The moment that exercised me most in Frankel's piece was, as I have said, this one, where Max Frankel writes that it was New York Times reporter Judy Miller's laziness that kept Scooter Libby's leaks from the National Intelligence Estimate from being a good thing for the country:

I. Lewis Libby Trial - The Washington Back Channel - Max Frankel - New York Times: Libby... brought [Judy Miller] selected excerpts from a top-secret National Intelligence Estimate (N.I.E.).... The editor in me cringed at [Miller's]... not writing anything.... She could have been the first to recognize... [the] bitter feud... [between] Cheney... [and] Tenet.... By following the trail... she could have produced a pretty good yarn...

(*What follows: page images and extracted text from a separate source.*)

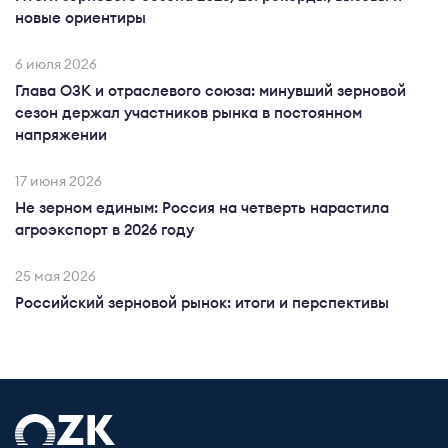
новые ориентиры
6 июля 2026
Глава ОЗК и отраслевого союза: минувший зерновой
сезон держал участников рынка в постоянном
напряжении
17 июня 2026
Не зерном единым: Россия на четверть нарастила
агроэкспорт в 2026 году
25 мая 2026
Российский зерновой рынок: итоги и перспективы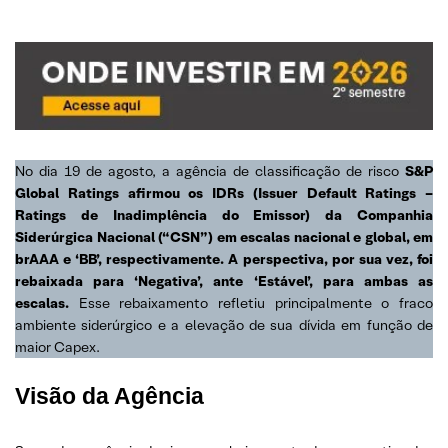
No dia 19 de agosto, a agência de classificação de risco
S&P
Global Ratings afirmou os IDRs (Issuer Default Ratings –
Ratings de Inadimplência do Emissor) da Companhia
Siderúrgica Nacional (“CSN”) em escalas nacional e global, em
brAAA e ‘BB’, respectivamente. A perspectiva, por sua vez, foi
rebaixada para ‘Negativa’, ante ‘Estável’, para ambas as
escalas.
Esse rebaixamento refletiu principalmente o fraco
ambiente siderúrgico e a elevação de sua dívida em função de
maior Capex.
Visão da Agência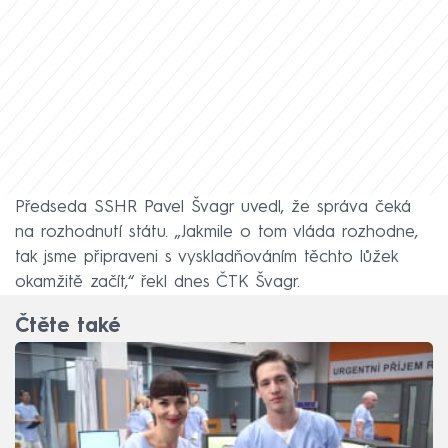
Předseda SSHR Pavel Švagr uvedl, že správa čeká
na rozhodnutí státu. „Jakmile o tom vláda rozhodne,
tak jsme připraveni s vyskladňováním těchto lůžek
okamžitě začít,“ řekl dnes ČTK Švagr.
Čtěte také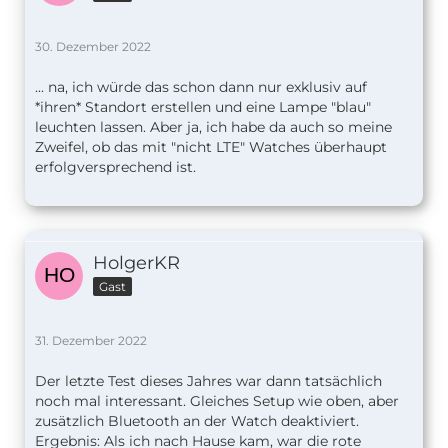
30. Dezember 2022
... na, ich würde das schon dann nur exklusiv auf
*ihren* Standort erstellen und eine Lampe "blau"
leuchten lassen. Aber ja, ich habe da auch so meine
Zweifel, ob das mit "nicht LTE" Watches überhaupt
erfolgversprechend ist.
HolgerKR
Gast
31. Dezember 2022
Der letzte Test dieses Jahres war dann tatsächlich
noch mal interessant. Gleiches Setup wie oben, aber
zusätzlich Bluetooth an der Watch deaktiviert.
Ergebnis: Als ich nach Hause kam, war die rote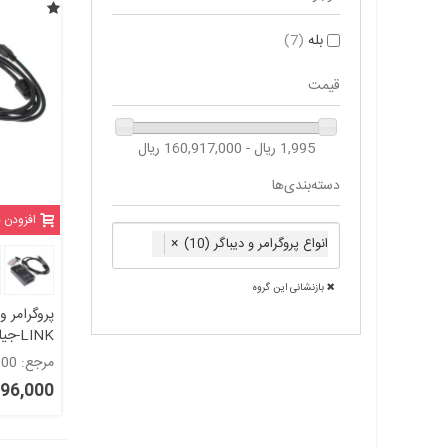
بله
(7)
قیمت
1,995 ریال - 160,917,000 ریال
دسته‌بندی‌ها
افزودن 
انواع پروگرامر و دیباگر (10)
×
بازنشانی این گروه
LINK
مرجع: 1307000
jlink
23,396,000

Most reporters do not just lazily regurgitate such leaks [as Libby gave to Miller]; they use them as wedges to pry out other secrets.... A few more questions... [about] the N.I.E. would have exposed it as... deeply flawed.... [I]ntelligence experts were available to denounce the document as wrong...

But, Mr. Frankel, most reporters to whom people like Scooter Libby leak do lazily regurgitate such leaks. They certainly do not use them to pry out other secrets. If Scooter Libby had thought there was any chance that Judy Miller would have used his leak of the N.I.E. to expose it as deeply flawed, Scooter Libby would have kept his mouth shut.

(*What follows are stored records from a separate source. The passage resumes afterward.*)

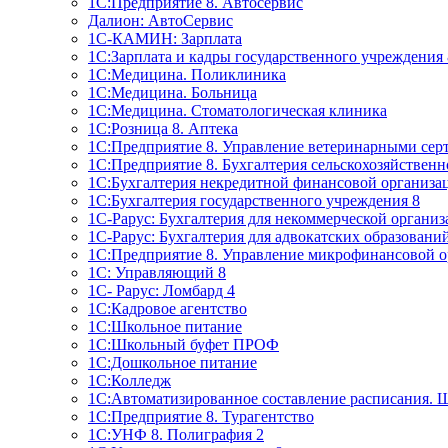
1C:Предприятие 8. Автосервис
Далион: АвтоСервис
1С-КАМИН: Зарплата
1С:Зарплата и кадры государственного учреждения 
1С:Медицина. Поликлиника
1С:Медицина. Больница
1С:Медицина. Стоматологическая клиника
1С:Розница 8. Аптека
1C:Предприятие 8. Управление ветеринарными сер
1С:Предприятие 8. Бухгалтерия сельскохозяйствен
1C:Бухгалтерия некредитной финансовой организ
1С:Бухгалтерия государственного учреждения 8
1С-Рарус: Бухгалтерия для некоммерческой органи
1С-Рарус: Бухгалтерия для адвокатских образовани
1С:Предприятие 8. Управление микрофинансовой о
1С: Управляющий 8
1С- Рарус: Ломбард 4
1С:Кадровое агентство
1С:Школьное питание
1С:Школьный буфет ПРОФ
1C:Дошкольное питание
1С:Колледж
1С:Автоматизированное составление расписания. 
1С:Предприятие 8. Турагентство
1С:УНФ 8. Полиграфия 2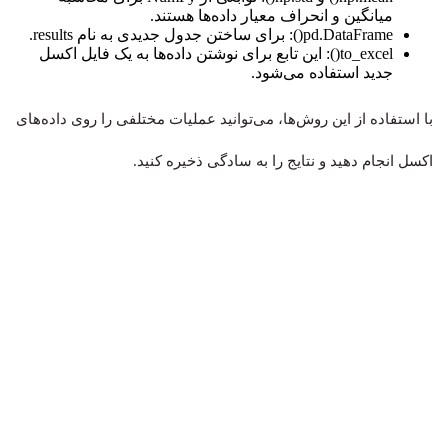
میانگین و انحراف معیار داده‌ها هستند.
pd.DataFrame()
: برای ساختن جدول جدیدی به نام results.
to_excel()
: این تابع برای نوشتن داده‌ها به یک فایل اکسل
جدید استفاده می‌شود.
با استفاده از این روش‌ها، می‌توانید عملیات مختلفی را روی داده‌های
اکسل انجام دهید و نتایج را به سادگی ذخیره کنید.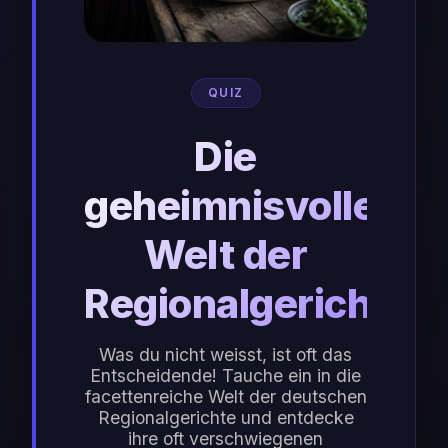
QUIZ
Die
geheimnisvolle
Welt der
Regionalgerichte
Was du nicht weisst, ist oft das
Entscheidende! Tauche ein in die
facettenreiche Welt der deutschen
Regionalgerichte und entdecke
ihre oft verschwiegenen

Only confidence that the reporter will be a complaisant tool of the source's purposes induces the leak in the first place.

Reportorial laziness on the part of Judy Miller has nothing to do with it. Reportorial ethics has everything to do with it. Do reporters view their primary task as helping their sources to misinform the public? Or do reporters view their primary task as informing citizens? How did the New York Times come to employ somebody in whom Scooter Libby could have such confidence? And Scooter Libby did have enormous confidence in Judy Miller, enough confidence to attempt to suborn perjury by telling her that the two of them would stand or fall together:

Out West, where you vacation, the aspens will already be turning. They turn in clusters, because their roots connect them...

Max Frankel's cluelessness--pretense?--that this is not the case is the thing that allows him to steer his way to his desired conclusion:

The system is sloppy and breeds confusion.... there are and always have been both good and bad leaks.... [T]olerating abusive leaks by government is the price that society has to pay for the benefit of receiving essential leaks about government....

A more clued-in commentator than Frankel would have written that journalistic legal privileges depends on the existence of a community of journalists that polices itself--that rewards journalists who inform the public and punishes those who kneel to their political masters.

Defenders of Max Frankel are telling me that his major problem is that he has been too far away from Washington for too long. Frankel, his defenders argue to me, thinks that the press digs for and gets essential leaks and is sometimes snookered by abusive leaks in the process. He doesn't understand that things have changed since he covered Dean Rusk. He genuinely doesn't know that thirty-something New York Times reporters today don't see senators socially every week or so. He genuinely doesn't know it is the reporters who have demonstrated that these days it is the reporters who have demonstrated that they are complaisant tools of administration purposes who receive the lion's share of the leaks. The changes that have come about as a result of the greatly increased size of the press corps (so that there are multiple channels to leak through) would have had a powerful influence on the ecology of leaks even without the honing of the tools of journalist manipulation by Lee Atwater, Paul Begala, Karl Rove, and their ilk.

I don't think I buy it. Max Frankel is smart enough to know that if Washington and the New York Times still conformed to his image of them, that Judy Miller would right now being feted for her Pulitzer Prize-winning series: "How Bush and Cheney's Top Aides Fooled Themselves, the President--and Me--About Saddam Hussein's Nuclear Weapons Program."

Judy Miller has not written that series. Judy Miller will never write that series. And so I find myself, in the end, convinced that Emptywheel and Phoenix Woman are right to have lost patience with Max Frankel.